Mais je ne peux le certifier. Des branchages de lierre, de chèvrefeuille et
de rosiers sauvages — toute la
magnificence habituelle des lieux alpestres, pendent sur l’ouverture et
forment comme un voile mobile qui sépare l’intérieur de l’extérieur.
Une femme décharnée, vêtue d’un vêtement
rudimentaire sur lequel elle a posé une peau de chèvre en guise de manteau,
entre dans la grotte en écartant les branches pendantes. Elle semble
exténuée. Son âge est indéfinissable. Si l’on devait en juger à son visage
fané, on lui donnerait un âge certain, la soixantaine passée. Mais si l’on en
juge à sa chevelure encore belle, épaisse et dorée, pas plus de quarante ans
environ. Ses cheveux pendent en deux tresses le long des épaules, voûtées et
maigres, et c’est l’unique chose qui luit dans cette tristesse. La femme,
c’est certain, a dû être belle, car son front est encore haut et lisse, le
nez bien fait et l’ovale du visage régulier, bien qu’amaigri par son état
d’épuisement. Mais les yeux n’ont plus d’éclat. Ils sont fortement enfoncés
dans l’orbite et marqués de paupières bleuâtres.
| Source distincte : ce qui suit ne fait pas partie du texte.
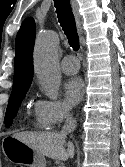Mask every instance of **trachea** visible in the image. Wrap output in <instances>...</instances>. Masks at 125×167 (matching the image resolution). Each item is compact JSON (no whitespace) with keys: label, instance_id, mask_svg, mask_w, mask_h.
Listing matches in <instances>:
<instances>
[{"label":"trachea","instance_id":"trachea-1","mask_svg":"<svg viewBox=\"0 0 125 167\" xmlns=\"http://www.w3.org/2000/svg\"><path fill=\"white\" fill-rule=\"evenodd\" d=\"M59 23L67 36L70 46L74 50L79 49V37L76 29L74 15L70 0H54Z\"/></svg>","mask_w":125,"mask_h":167}]
</instances>
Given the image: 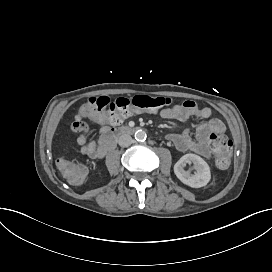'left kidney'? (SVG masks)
I'll return each instance as SVG.
<instances>
[{
    "label": "left kidney",
    "instance_id": "obj_1",
    "mask_svg": "<svg viewBox=\"0 0 272 272\" xmlns=\"http://www.w3.org/2000/svg\"><path fill=\"white\" fill-rule=\"evenodd\" d=\"M190 162L194 164V174L184 170L186 163ZM174 173L181 182L193 188L207 185L211 178L209 165L200 156L191 153L185 154L176 162Z\"/></svg>",
    "mask_w": 272,
    "mask_h": 272
}]
</instances>
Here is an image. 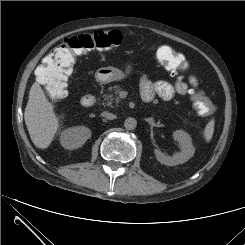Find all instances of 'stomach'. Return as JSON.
Returning a JSON list of instances; mask_svg holds the SVG:
<instances>
[{
    "mask_svg": "<svg viewBox=\"0 0 245 245\" xmlns=\"http://www.w3.org/2000/svg\"><path fill=\"white\" fill-rule=\"evenodd\" d=\"M131 70L130 65L126 67L125 72L113 66L101 67L96 71L95 78L99 83L107 84L124 79Z\"/></svg>",
    "mask_w": 245,
    "mask_h": 245,
    "instance_id": "stomach-1",
    "label": "stomach"
}]
</instances>
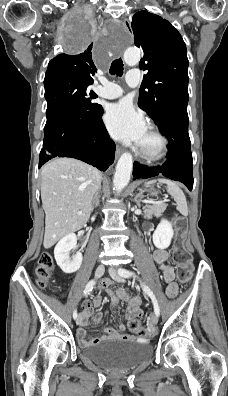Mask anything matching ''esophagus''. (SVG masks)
I'll return each instance as SVG.
<instances>
[{
	"instance_id": "esophagus-1",
	"label": "esophagus",
	"mask_w": 228,
	"mask_h": 396,
	"mask_svg": "<svg viewBox=\"0 0 228 396\" xmlns=\"http://www.w3.org/2000/svg\"><path fill=\"white\" fill-rule=\"evenodd\" d=\"M125 22H127L128 24H130L129 19H125ZM121 152H122V149L118 146V147L116 148V153H115L116 158H118V157L120 156Z\"/></svg>"
}]
</instances>
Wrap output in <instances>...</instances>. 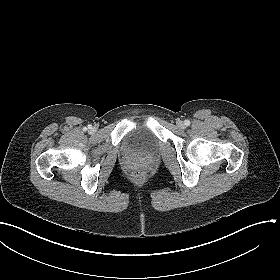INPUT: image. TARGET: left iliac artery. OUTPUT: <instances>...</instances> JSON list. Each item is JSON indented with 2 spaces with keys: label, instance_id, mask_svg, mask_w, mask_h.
Instances as JSON below:
<instances>
[{
  "label": "left iliac artery",
  "instance_id": "1",
  "mask_svg": "<svg viewBox=\"0 0 280 280\" xmlns=\"http://www.w3.org/2000/svg\"><path fill=\"white\" fill-rule=\"evenodd\" d=\"M184 124H185L186 126H189V125H190V121H189V120H185V121H184Z\"/></svg>",
  "mask_w": 280,
  "mask_h": 280
}]
</instances>
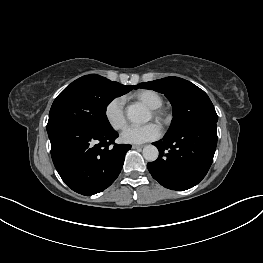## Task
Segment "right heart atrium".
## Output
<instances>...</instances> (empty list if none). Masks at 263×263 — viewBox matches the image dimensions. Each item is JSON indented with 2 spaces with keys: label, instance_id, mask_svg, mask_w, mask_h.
<instances>
[{
  "label": "right heart atrium",
  "instance_id": "right-heart-atrium-1",
  "mask_svg": "<svg viewBox=\"0 0 263 263\" xmlns=\"http://www.w3.org/2000/svg\"><path fill=\"white\" fill-rule=\"evenodd\" d=\"M104 116L114 130H122L127 123L125 98L123 96L112 98L105 106Z\"/></svg>",
  "mask_w": 263,
  "mask_h": 263
}]
</instances>
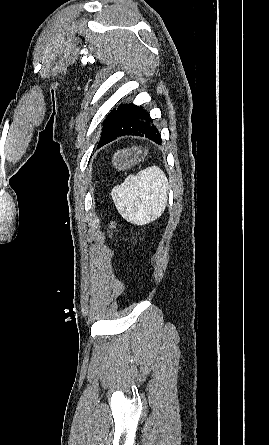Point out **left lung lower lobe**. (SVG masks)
Segmentation results:
<instances>
[{"label": "left lung lower lobe", "instance_id": "0a47b994", "mask_svg": "<svg viewBox=\"0 0 269 445\" xmlns=\"http://www.w3.org/2000/svg\"><path fill=\"white\" fill-rule=\"evenodd\" d=\"M125 135L146 137L157 144L162 143L160 132L153 124L150 115L142 106H136L133 103L120 105L113 111L103 128L97 147L100 148L117 137Z\"/></svg>", "mask_w": 269, "mask_h": 445}]
</instances>
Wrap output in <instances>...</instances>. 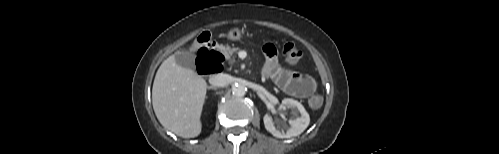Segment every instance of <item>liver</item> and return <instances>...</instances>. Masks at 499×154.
<instances>
[{
  "label": "liver",
  "mask_w": 499,
  "mask_h": 154,
  "mask_svg": "<svg viewBox=\"0 0 499 154\" xmlns=\"http://www.w3.org/2000/svg\"><path fill=\"white\" fill-rule=\"evenodd\" d=\"M207 83L195 71L178 65L175 55L159 67L152 88V104L163 127L183 138L201 133V112Z\"/></svg>",
  "instance_id": "obj_1"
}]
</instances>
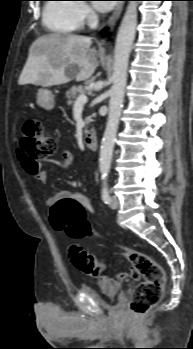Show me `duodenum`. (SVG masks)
<instances>
[{"instance_id": "410a0bca", "label": "duodenum", "mask_w": 193, "mask_h": 349, "mask_svg": "<svg viewBox=\"0 0 193 349\" xmlns=\"http://www.w3.org/2000/svg\"><path fill=\"white\" fill-rule=\"evenodd\" d=\"M84 145L88 152H94L98 147V138L94 131L88 130L85 133L84 137Z\"/></svg>"}]
</instances>
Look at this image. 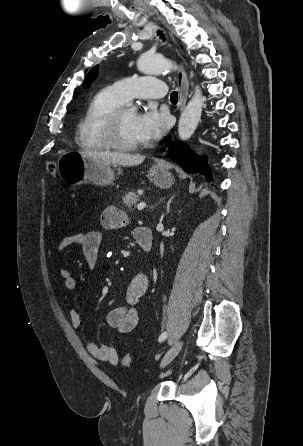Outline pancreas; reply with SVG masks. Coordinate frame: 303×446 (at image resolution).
Returning a JSON list of instances; mask_svg holds the SVG:
<instances>
[{"label": "pancreas", "instance_id": "pancreas-1", "mask_svg": "<svg viewBox=\"0 0 303 446\" xmlns=\"http://www.w3.org/2000/svg\"><path fill=\"white\" fill-rule=\"evenodd\" d=\"M122 199L123 204L130 209H132V207L135 206L139 201V197L136 195L135 192H128L122 197Z\"/></svg>", "mask_w": 303, "mask_h": 446}]
</instances>
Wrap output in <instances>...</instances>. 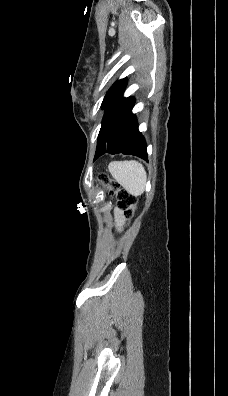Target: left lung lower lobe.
<instances>
[{
	"mask_svg": "<svg viewBox=\"0 0 228 396\" xmlns=\"http://www.w3.org/2000/svg\"><path fill=\"white\" fill-rule=\"evenodd\" d=\"M133 106V98H123L121 95L106 110L94 160L105 152L131 154L147 160V144L138 130Z\"/></svg>",
	"mask_w": 228,
	"mask_h": 396,
	"instance_id": "1",
	"label": "left lung lower lobe"
}]
</instances>
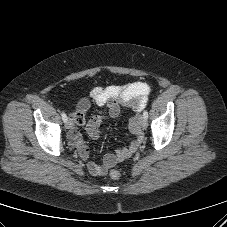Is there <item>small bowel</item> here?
Returning a JSON list of instances; mask_svg holds the SVG:
<instances>
[{
    "mask_svg": "<svg viewBox=\"0 0 227 227\" xmlns=\"http://www.w3.org/2000/svg\"><path fill=\"white\" fill-rule=\"evenodd\" d=\"M149 90V86L144 82H135L126 86L96 87L91 91L89 97L78 101L73 118L79 126L85 128L92 139L97 140L102 121L106 118H116L120 113L121 106L132 107L136 113L141 112L147 104ZM92 105L98 107L106 106L107 114L104 116L95 115L87 120L86 112ZM129 130L134 139L128 146L117 149L114 153L107 154L102 164L89 161L90 149L78 129L74 128L70 131L69 140L77 148L82 159L87 161V168L90 174L100 176L106 174L108 169L117 162L130 157L139 148L143 136L136 118L130 119Z\"/></svg>",
    "mask_w": 227,
    "mask_h": 227,
    "instance_id": "obj_1",
    "label": "small bowel"
}]
</instances>
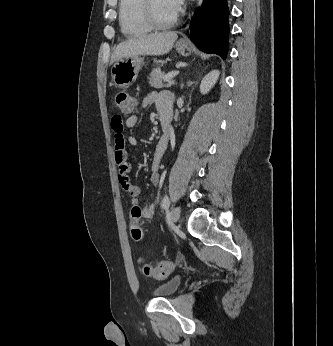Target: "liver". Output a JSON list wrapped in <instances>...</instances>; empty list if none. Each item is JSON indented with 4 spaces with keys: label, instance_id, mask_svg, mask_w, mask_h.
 <instances>
[{
    "label": "liver",
    "instance_id": "6515ba94",
    "mask_svg": "<svg viewBox=\"0 0 333 346\" xmlns=\"http://www.w3.org/2000/svg\"><path fill=\"white\" fill-rule=\"evenodd\" d=\"M177 38L175 32H163L128 39L115 48L111 62L139 55H164L172 49Z\"/></svg>",
    "mask_w": 333,
    "mask_h": 346
}]
</instances>
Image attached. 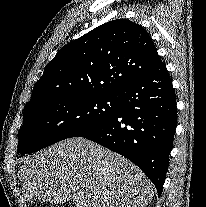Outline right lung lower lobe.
Returning a JSON list of instances; mask_svg holds the SVG:
<instances>
[{
  "label": "right lung lower lobe",
  "instance_id": "98d812e1",
  "mask_svg": "<svg viewBox=\"0 0 206 207\" xmlns=\"http://www.w3.org/2000/svg\"><path fill=\"white\" fill-rule=\"evenodd\" d=\"M172 81L160 59L119 94L117 111L80 133L135 163L162 193L177 120Z\"/></svg>",
  "mask_w": 206,
  "mask_h": 207
}]
</instances>
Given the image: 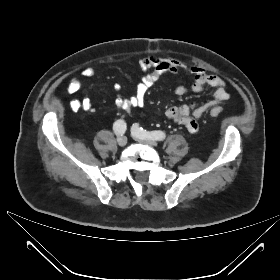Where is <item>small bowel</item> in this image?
Returning a JSON list of instances; mask_svg holds the SVG:
<instances>
[{"mask_svg": "<svg viewBox=\"0 0 280 280\" xmlns=\"http://www.w3.org/2000/svg\"><path fill=\"white\" fill-rule=\"evenodd\" d=\"M139 67L142 72L141 80L135 88V92L129 98L117 96L115 104L118 109L129 114L135 107L144 104L149 88L166 73L178 74L186 72L193 77L191 86L178 85L175 93L183 96L188 92H202L206 89H212V99L204 104L198 105L195 101L172 106L166 110V117L180 125H183L189 132L196 133L199 129L198 120L209 110L218 108L221 103L229 99V93L226 90V82L217 75L209 74L206 70L197 65L188 66L172 57L146 56L140 59ZM95 69L87 66L83 68L82 75L85 78L95 76ZM82 88L81 80L73 78L68 83V90L71 94L78 93ZM119 90V86H115ZM70 108L77 111H92V103L87 98L73 99L69 103Z\"/></svg>", "mask_w": 280, "mask_h": 280, "instance_id": "small-bowel-1", "label": "small bowel"}]
</instances>
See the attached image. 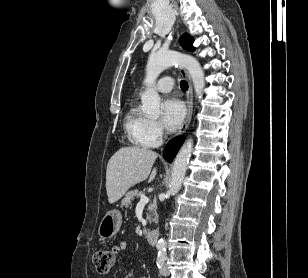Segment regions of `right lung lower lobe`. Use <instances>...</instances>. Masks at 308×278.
<instances>
[{
  "instance_id": "obj_1",
  "label": "right lung lower lobe",
  "mask_w": 308,
  "mask_h": 278,
  "mask_svg": "<svg viewBox=\"0 0 308 278\" xmlns=\"http://www.w3.org/2000/svg\"><path fill=\"white\" fill-rule=\"evenodd\" d=\"M182 143H183V138L176 137L167 144L166 149L164 150L163 153L166 161L170 163L172 162L173 158L177 154Z\"/></svg>"
}]
</instances>
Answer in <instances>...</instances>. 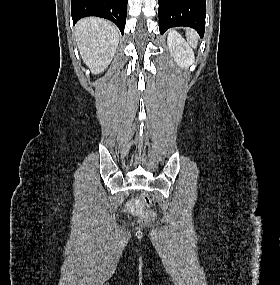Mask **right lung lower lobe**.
Segmentation results:
<instances>
[{
  "instance_id": "obj_1",
  "label": "right lung lower lobe",
  "mask_w": 280,
  "mask_h": 285,
  "mask_svg": "<svg viewBox=\"0 0 280 285\" xmlns=\"http://www.w3.org/2000/svg\"><path fill=\"white\" fill-rule=\"evenodd\" d=\"M127 1L128 0H72L71 14L73 24L86 16H98L114 22L121 33L124 34Z\"/></svg>"
}]
</instances>
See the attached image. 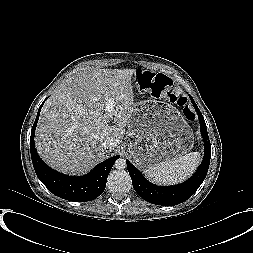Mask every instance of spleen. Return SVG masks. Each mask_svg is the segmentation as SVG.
I'll use <instances>...</instances> for the list:
<instances>
[{"instance_id":"3e777b00","label":"spleen","mask_w":253,"mask_h":253,"mask_svg":"<svg viewBox=\"0 0 253 253\" xmlns=\"http://www.w3.org/2000/svg\"><path fill=\"white\" fill-rule=\"evenodd\" d=\"M199 152H190L177 159L164 161L145 169L146 176L158 184H174L189 177L200 164Z\"/></svg>"}]
</instances>
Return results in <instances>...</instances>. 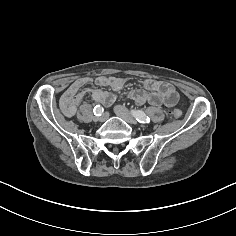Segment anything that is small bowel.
<instances>
[{"mask_svg": "<svg viewBox=\"0 0 236 236\" xmlns=\"http://www.w3.org/2000/svg\"><path fill=\"white\" fill-rule=\"evenodd\" d=\"M88 82V79H77L62 94L60 103L67 116H72L75 113L78 104L86 93H90L93 100L102 106L110 107L120 95L127 80L126 78L117 76H99L93 79L95 84L102 87H109L111 92L100 88L85 87ZM129 96L138 105L148 103L155 107L163 104L167 107H173L178 101V94L171 84L153 79L143 80L141 87L131 90Z\"/></svg>", "mask_w": 236, "mask_h": 236, "instance_id": "1", "label": "small bowel"}]
</instances>
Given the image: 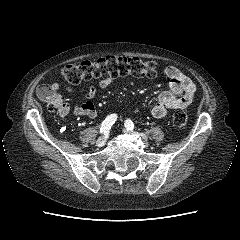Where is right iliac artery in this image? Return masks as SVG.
<instances>
[{"label": "right iliac artery", "mask_w": 240, "mask_h": 240, "mask_svg": "<svg viewBox=\"0 0 240 240\" xmlns=\"http://www.w3.org/2000/svg\"><path fill=\"white\" fill-rule=\"evenodd\" d=\"M116 120H117L116 114H111L107 116L106 119L101 124L100 133H104V134L108 133Z\"/></svg>", "instance_id": "obj_1"}]
</instances>
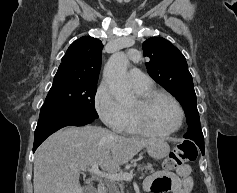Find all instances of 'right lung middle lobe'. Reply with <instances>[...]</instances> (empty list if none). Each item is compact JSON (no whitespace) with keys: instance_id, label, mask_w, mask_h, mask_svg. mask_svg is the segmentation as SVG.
<instances>
[{"instance_id":"dd1d6c3e","label":"right lung middle lobe","mask_w":237,"mask_h":193,"mask_svg":"<svg viewBox=\"0 0 237 193\" xmlns=\"http://www.w3.org/2000/svg\"><path fill=\"white\" fill-rule=\"evenodd\" d=\"M97 82L54 78L41 109L62 111L79 117L98 118L94 107Z\"/></svg>"}]
</instances>
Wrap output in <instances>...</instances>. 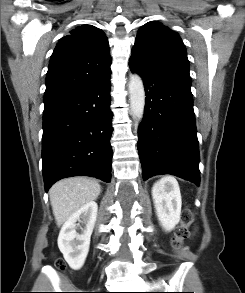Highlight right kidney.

Ces yeux trahissent bien des
larmes versées. Deux rides, presque des cicatrices, sont gravées du coin de
l’œil, descendent le long du nez et vont se perdre dans cette autre ride,
Caractéristique de ceux qui ont beaucoup souffert, qui descend en accent
circonflexe des narines aux angles de la bouche. Les tempes semblent creusées
et les veines bleutées se dessinent sur une grande pâleur. La bouche pend
avec un pli las; elle est d’une couleur rosée extrêmement pâle. À une époque,
elle a dû être une bouche splendide, mais elle est maintenant fanée. La
courbe des lèvres ressemble à celle de deux ailes brisées qui pendent. C’est
une bouche douloureuse.
La femme se traîne jusqu’au rocher qui fait office de table et y dépose des
myrtilles ainsi que des fraises sauvages. Elle va ensuite à l’autel et
s’agenouille. Mais elle est tellement épuisée que, ce faisant, elle manque de
tomber et se retient par une main au rocher. Elle prie les yeux tournés vers
la croix, et des larmes descendent par le sillon des rides jusqu’à sa bouche,
qui les boit. Elle laisse ensuite tomber sa peau de chèvre et reste avec sa
seule tunique grossière, puis elle prend les fouets et les épines. Elle serre
les branchages épineux autour de sa tête et autour de ses reins et se
flagelle avec les cordes. Mais elle est trop faible pour le faire. Elle
laisse donc tomber le fouet et, prenant appui des mains et du front sur
l’autel, elle dit : "Je ne peux plus, Rabbouni
! Je ne peux plus souffrir, en souvenir de ta douleur !"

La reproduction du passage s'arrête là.